ペドロはハイポに裏切られて殺人の罪を被せられ、感化院行きとなってしまう。

自分は何も悪い事をしていないのに、非難され、母親も自分の無実を信じてくれない…

素直で優しかったペドロも次第に憎しみに染まっていき、ニワトリを叩き殺したり、他の子どもを攻撃したりするようになる。

だがそんなとき、感化院の院長が現れる。

かず
かず
この院長が、この映画の中で唯一まともな人。

非行はその子が「悪い」からするのではなく、純粋な子供が発するSOSだと気づいていて、ペドロに「信頼」という愛を与えようとする。
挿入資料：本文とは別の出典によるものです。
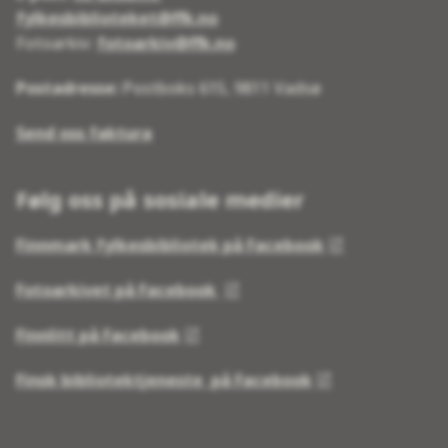
fylkesbiblioteket@ffk.no
Fotoarkiv:
fotoarkiv@ffk.no
Postadresse:
Postboks 615, 9811 Vadsø
Send oss faktura
Følg oss på sosiale medier
Finnmark fylkesbibliotek på Facebook
Fotoarkivet på Facebook
Finnlitt på Facebook
Finsk bibliotektjeneste på Facebook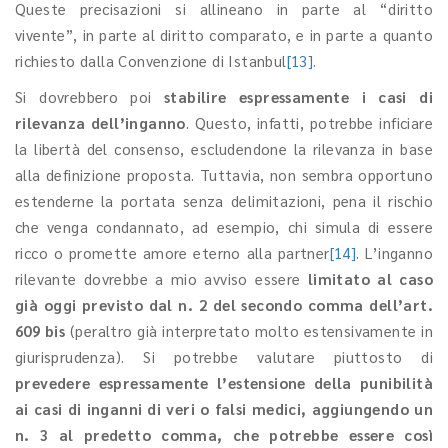
Queste precisazioni si allineano in parte al “diritto
vivente”, in parte al diritto comparato, e in parte a quanto
richiesto dalla Convenzione di Istanbul
[13]
.
Si dovrebbero poi
stabilire espressamente i casi di
rilevanza dell’inganno
. Questo, infatti, potrebbe inficiare
la libertà del consenso, escludendone la rilevanza in base
alla definizione proposta. Tuttavia, non sembra opportuno
estenderne la portata senza delimitazioni, pena il rischio
che venga condannato, ad esempio, chi simula di essere
ricco o promette amore eterno alla partner
[14]
. L’inganno
rilevante dovrebbe a mio avviso essere
limitato al caso
già oggi previsto dal n. 2 del secondo comma dell’art.
609 bis
(peraltro già interpretato molto estensivamente in
giurisprudenza). Si potrebbe valutare piuttosto di
prevedere espressamente l’estensione della punibilità
ai casi di inganni di veri o falsi medici, aggiungendo un
n. 3 al predetto comma, che potrebbe essere così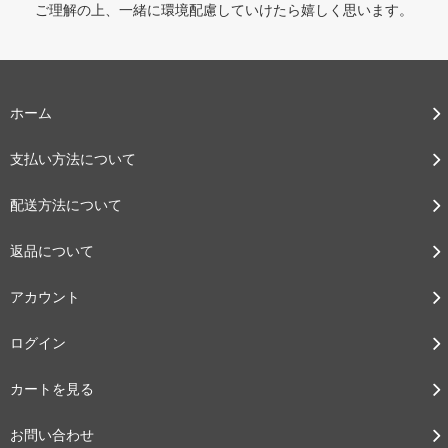
ご理解の上、一緒に環境配慮していけたら嬉しく思います。
ホーム
支払い方法について
配送方法について
返品について
アカウント
ログイン
カートを見る
お問い合わせ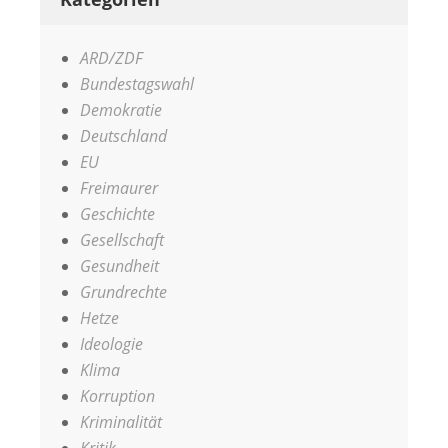
ARD/ZDF
Bundestagswahl
Demokratie
Deutschland
EU
Freimaurer
Geschichte
Gesellschaft
Gesundheit
Grundrechte
Hetze
Ideologie
Klima
Korruption
Kriminalität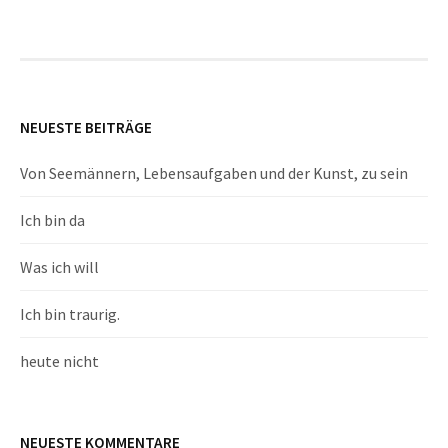
NEUESTE BEITRÄGE
Von Seemännern, Lebensaufgaben und der Kunst, zu sein
Ich bin da
Was ich will
Ich bin traurig.
heute nicht
NEUESTE KOMMENTARE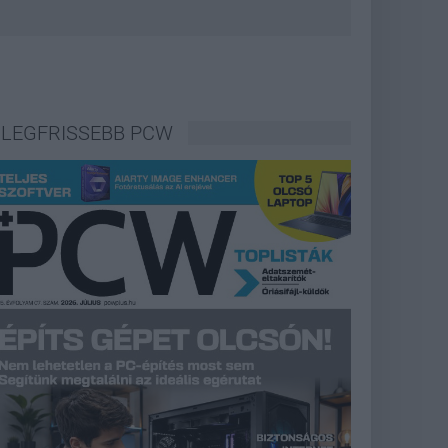
LEGFRISSEBB PCW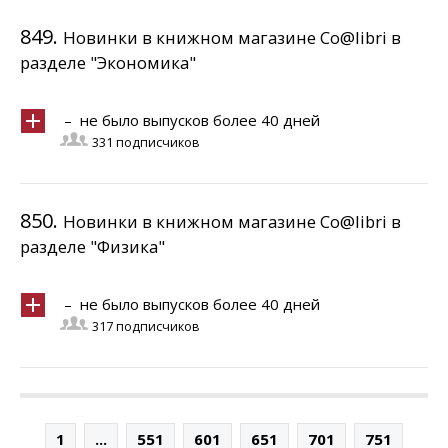
849.
Новинки в книжном магазине Co@libri в
разделе "Экономика"
– не было выпусков более 40 дней
331 подписчиков
850.
Новинки в книжном магазине Co@libri в
разделе "Физика"
– не было выпусков более 40 дней
317 подписчиков
1
...
551
601
651
701
751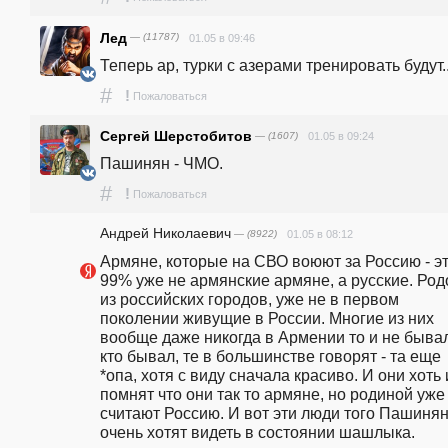
Лед
— (11787)
01.05 в 09:46
Теперь ар, турки с азерами тренировать будут..
#
!
Пожаловаться
Сергей Шерстобитов
— (1607)
01.05 в 09:24
Пашинян - ЧМО.
#
!
Пожаловаться
Андрей Николаевич
— (8922)
01.05 в 08:12
Армяне, которые на СВО воюют за Россию - эт
99% уже не армянские армяне, а русские. Род
из российских городов, уже не в первом 
поколении живущие в России. Многие из них 
вообще даже никогда в Армении то и не бывал
кто бывал, те в большинстве говорят - та еще 
*опа, хотя с виду сначала красиво. И они хоть и
помнят что они так то армяне, но родиной уже 
считают Россию. И вот эти люди того Пашинян
очень хотят видеть в состоянии шашлыка.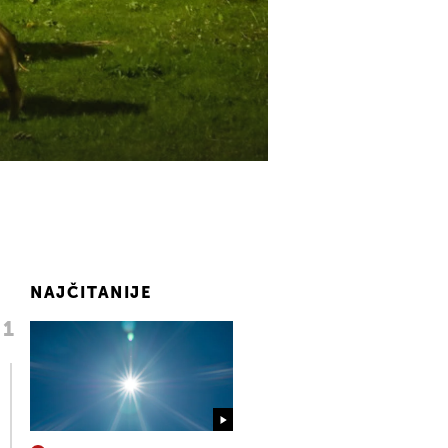
NAJČITANIJE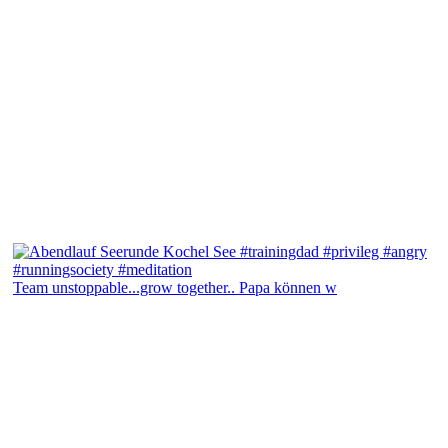
Team unstoppable...grow together.. Papa können w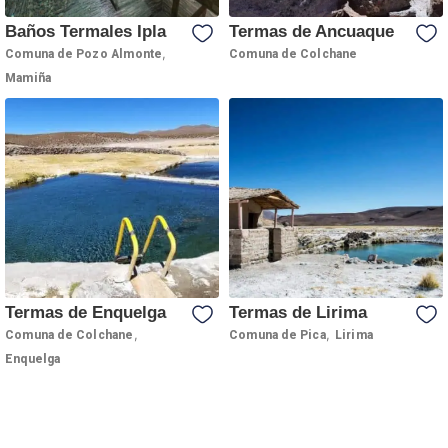
Baños Termales Ipla
Termas de Ancuaque
,
Comuna de Pozo Almonte
Comuna de Colchane
Mamiña
Termas de Enquelga
Termas de Lirima
,
,
Comuna de Colchane
Comuna de Pica
Lirima
Enquelga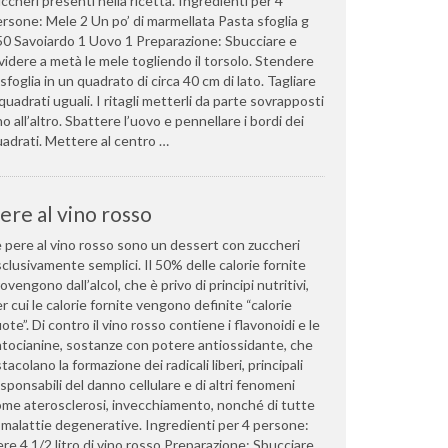
ccheri presenti nella ricetta. Ingredienti per 4
rsone: Mele 2 Un po’ di marmellata Pasta sfoglia g
0 Savoiardo 1 Uovo 1 Preparazione: Sbucciare e
videre a metà le mele togliendo il torsolo. Stendere
 sfoglia in un quadrato di circa 40 cm di lato. Tagliare
quadrati uguali. I ritagli metterli da parte sovrapposti
o all’altro. Sbattere l’uovo e pennellare i bordi dei
adrati. Mettere al centro …
ere al vino rosso
 pere al vino rosso sono un dessert con zuccheri
clusivamente semplici. Il 50% delle calorie fornite
ovengono dall’alcol, che è privo di principi nutritivi,
r cui le calorie fornite vengono definite “calorie
ote”. Di contro il vino rosso contiene i flavonoidi e le
tocianine, sostanze con potere antiossidante, che
tacolano la formazione dei radicali liberi, principali
sponsabili del danno cellulare e di altri fenomeni
me aterosclerosi, invecchiamento, nonché di tutte
 malattie degenerative. Ingredienti per 4 persone:
re 4 1/2 litro di vino rosso Preparazione: Sbucciare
さあ、これでペドロは憎しみの連鎖から抜け出せるのか…

ここが見せ場であり、考えどころ。

院長がペドロに与えた「信頼」は、ペドロに大金を持たせて感化院の外にあるたばこ屋に、一人でたばこを買いに行かせる、というもの。

金を持ち逃げしようとすれば、簡単にできる。

院長の意図としては、ペドロに、

  • 「自分は信頼されるに足りる人間だ」
  • 「自分は人からの信頼に応えられる人間だ」

という自信をつけさせる、というものだったのだろう。

この信頼に応えるべく、任務を全うしようとするペドロ。

しかし、その道中に、あのハイボが立ちふさがる

ハイボは力づくでペドロから金を奪い、逃げ去っていく。

信頼に応えられず、すっかり自信を失ってしまったペドロは、感化院には戻らず、破滅の道を進んでいってしまうのだ。

非行とは、愛の不在がもたらす憎しみの連鎖である。

【死刑囚から学ぶ】『永山則夫~封印された鑑定記録~』&『反省させたら犯罪者になります』で非行の原因と対処法を一言で切る!~前編:原因篇~

だから、院長がした信頼を与えるという方向性は、間違ってはいなかったと思われる。

だけど、その「方法」は適切だったのであろうか。

金なんて所詮物質であり、簡単に失われてしまうモロイものだ。

院長が採った方法は、本人に魔がさしてしまったり、この映画のように思わぬ邪魔が入る危険性を秘めたものである。

最も確実な愛とは、その人に直接向き合うことである。

【死刑囚から学ぶ】『永山則夫~封印された鑑定記録~』&『反省させたら犯罪者になります』で非行の原因と対処法を一言で切る!~後編:更生篇~

対話により、丁寧に、その人が抱えている怒りや悲しみに寄り添い、非行に至った原因を深ぼっていく。

その先に、

  • 人間が愛されるべき存在であること、
  • 他者と共に未来へ生きる存在であること

への気づきがある。

院長が上記のような「簡単な」方法を採った背景には、多数の子供たちを気に掛けなければならないという、現実的な問題があったのかもしれない。

だが、人が非行に至るメカニズムを真に理解していれば、そのような「忙しいシステム」を改善するための、何らかのアプローチを採っていたはずである。

もっとも、院長だけを責めることはお門違いだ。

  • 院長自身への教育不足、
  • 人に向き合うシステムをあらかじめ作らなかった

社会の愛情不足が、根本の根本にある。

やはり、愛情不足は連鎖するのだ。

この映画には、救いが全くない。

監督は、何でこんな悲しく、後味が悪い映画を作ったのだろうか?

それを丁寧に考え、この映画に向き合うことが、俺たちが住むこの現実世界に救いをもたらすのではないか。

かず
かず
監督は「この映画のハッピーエンドに至る道は、お前たちで考えて作りだせ」と言っているのだと思う。

この映画は、監督と俺達の共同制作であり、俺は前代未聞の大名作だと思う。